Fixated as it was on the status quo (what was once right and good must always be so), the empire’s inability to understand history as a dynamic process, and its narrow-minded abhorrence for trade, science and technology made it easy prey for Western colonialism.
Rituals
The social model of Confucianism is based on strict rules, rituals and hierarchies in which the individual counts for nothing but in exchange can feel himself or herself supported by a comprehensive system of reciprocal duties and responsibilities. Every word, every gesture is part of a ritual, i.e. of “correct behavior”. There are rituals for honoring one’s parents, rituals for behavior towards close or distant relatives, strangers or friends, those older or younger, superiors or inferiors, rituals for expressing joy, anger or grief, rituals for eating and even for sleeping. Ritual emphasizes and perpetuates the unshakable order of things and the eternally constant harmony of all relationships.
The father is an example for the son as the teacher is for the pupil and the emperor for his people, and as the family is the model for the village, so the village is the model for the state – and vice versa.
History
Confucianism arrived in the country before the present era with the Chinese conquerors, and the Vietnamese received it with open arms as a “civilizing development” of ancestor worship on the one hand, and on the other identified it inseparably with Chinese supremacy and repression. When Buddhism came to Vietnam in the second century of the Christian era, it therefore quickly won followers as a secret “protest movement”. After independence in the 10th century the first Vietnamese imperial dynasties consequently declared Buddhism to be the state religion, but for reasons of state held fast to Confucianism as the organizing principle of the family and the nation at the same time.

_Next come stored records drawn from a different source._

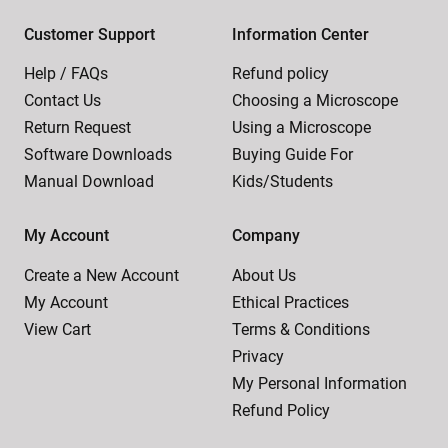
Customer Support
Information Center
Help / FAQs
Refund policy
Contact Us
Choosing a Microscope
Return Request
Using a Microscope
Software Downloads
Buying Guide For
Manual Download
Kids/Students
My Account
Company
Create a New Account
About Us
My Account
Ethical Practices
View Cart
Terms & Conditions
Privacy
My Personal Information
Refund Policy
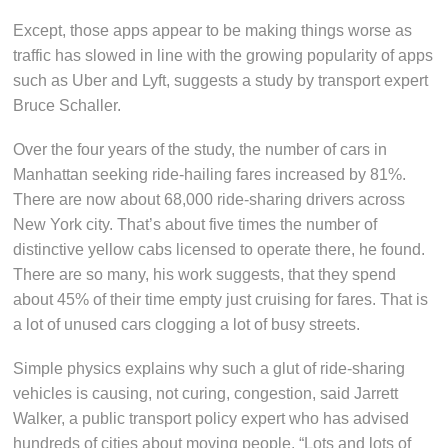
Except, those apps appear to be making things worse as
traffic has slowed in line with the growing popularity of apps
such as Uber and Lyft, suggests a study by transport expert
Bruce Schaller.
Over the four years of the study, the number of cars in
Manhattan seeking ride-hailing fares increased by 81%.
There are now about 68,000 ride-sharing drivers across
New York city. That’s about five times the number of
distinctive yellow cabs licensed to operate there, he found.
There are so many, his work suggests, that they spend
about 45% of their time empty just cruising for fares. That is
a lot of unused cars clogging a lot of busy streets.
Simple physics explains why such a glut of ride-sharing
vehicles is causing, not curing, congestion, said Jarrett
Walker, a public transport policy expert who has advised
hundreds of cities about moving people. “Lots and lots of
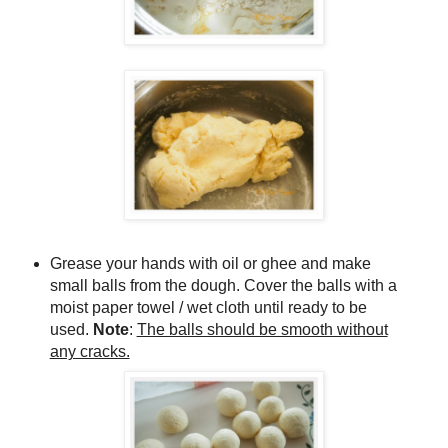
Grease your hands with oil or ghee and make
small balls from the dough. Cover the balls with a
moist paper towel / wet cloth until ready to be
used.
Note
:
The balls should be smooth without
any cracks.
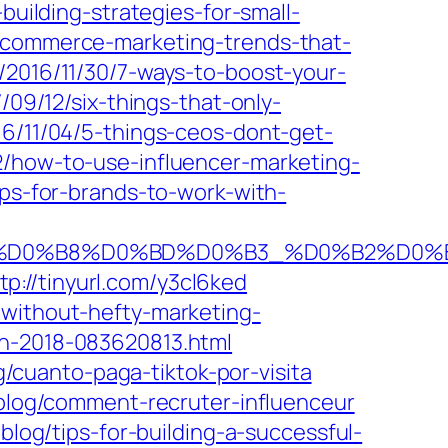
building-strategies-for-small-
e-commerce-marketing-trends-that-
2016/11/30/7-ways-to-boost-your-
09/12/six-things-that-only-
16/11/04/5-things-ceos-dont-get-
2/how-to-use-influencer-marketing-
ips-for-brands-to-work-with-
%D1%82%D0%B8%D0%BD%D0%B3_%D0%B2%
tp://tinyurl.com/y3cl6ked
without-hefty-marketing-
ch-2018-083620813.html
g/cuanto-paga-tiktok-por-visita
/blog/comment-recruter-influenceur
blog/tips-for-building-a-successful-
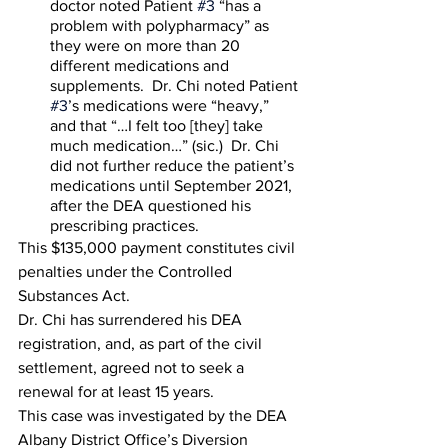
doctor noted Patient 
#3
 “has a 
problem with polypharmacy” as 
they were on more than 20 
different medications and 
supplements.  Dr. Chi noted Patient 
#3
’s medications were “heavy,” 
and that “…I felt too [they] take 
much medication…” (sic.)  Dr. Chi 
did not further reduce the patient’s 
medications until September 2021, 
after the DEA questioned his 
prescribing practices.  
This $135,000 payment constitutes civil 
penalties under the Controlled 
Substances Act. 
Dr. Chi has surrendered his DEA 
registration, and, as part of the civil 
settlement, agreed not to seek a 
renewal for at least 15 years. 
This case was investigated by the DEA 
Albany District Office’s Diversion 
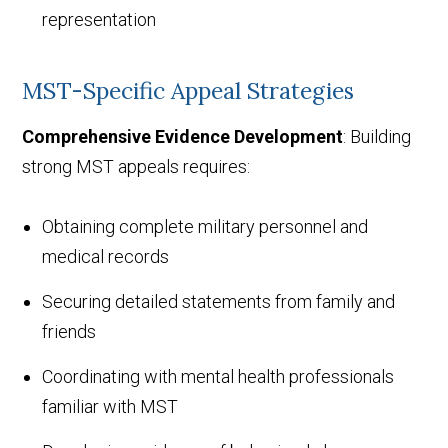
representation
MST-Specific Appeal Strategies
Comprehensive Evidence Development
: Building
strong MST appeals requires:
Obtaining complete military personnel and
medical records
Securing detailed statements from family and
friends
Coordinating with mental health professionals
familiar with MST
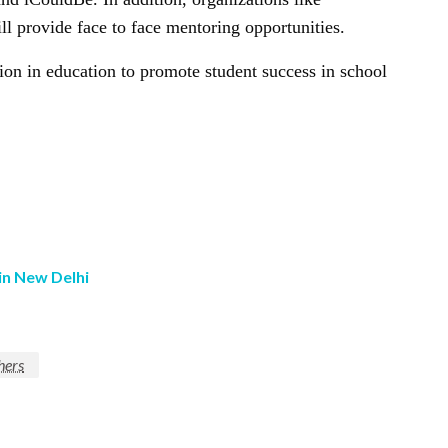
 provide face to face mentoring opportunities.
n in education to promote student success in school
in New Delhi
hers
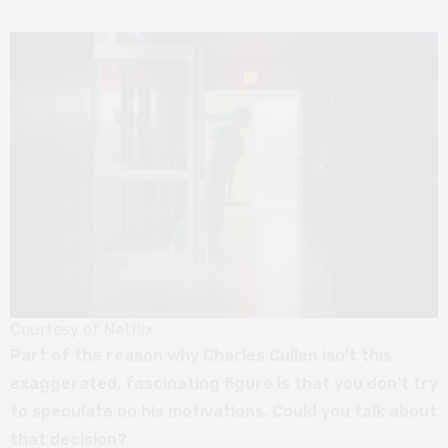
Courtesy of Netflix
Part of the reason why Charles Cullen isn’t this
exaggerated, fascinating figure is that you don’t try
to speculate on his motivations. Could you talk about
that decision?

Confucianism first became the unqualified ruling ideology in the 15th century under Le Loi and his successors, who while not actually forbidding Buddhism did nothing further to promote it either. As the “religion” of the imperial court, the mandarins and the nobles or upper classes, Confucianism preserved itself until well into the present century and as an everyday code of behavior and even in terms of language still determines daily life today. French colonialism abolished the bureaucratic state model, but for its own purposes generally allowed the social structure, formed by Confucian tradition and therefore easily manipulable, to remain.
Confucianism and Socialism
“A stream which is cut off from its source dries out and becomes exhausted. A tree deprived of its roots will wither. A revolutionary lacking in morality will never reach his goal.” (after Ho Chi Minh)
The collective and bureaucratic traditions of Confucianism and its principled moralism, which sees in every person no more than the sum of his or her social rights and duties, were and are paralleled in the movement whose leaders, since their victory over the colonialists, reign over the Vietnamese as the mandarins once did. Socialism by no means confused the Confucians; on the contrary, they saw in it a continuation of their traditional ideology, which had always placed obligation to society above the rights of the individual. The original Communists were almost without exception former Confucian scholars who had been familiar with social, even collective discipline and the rejection of anarchy and bourgeois individualism throughout their lives.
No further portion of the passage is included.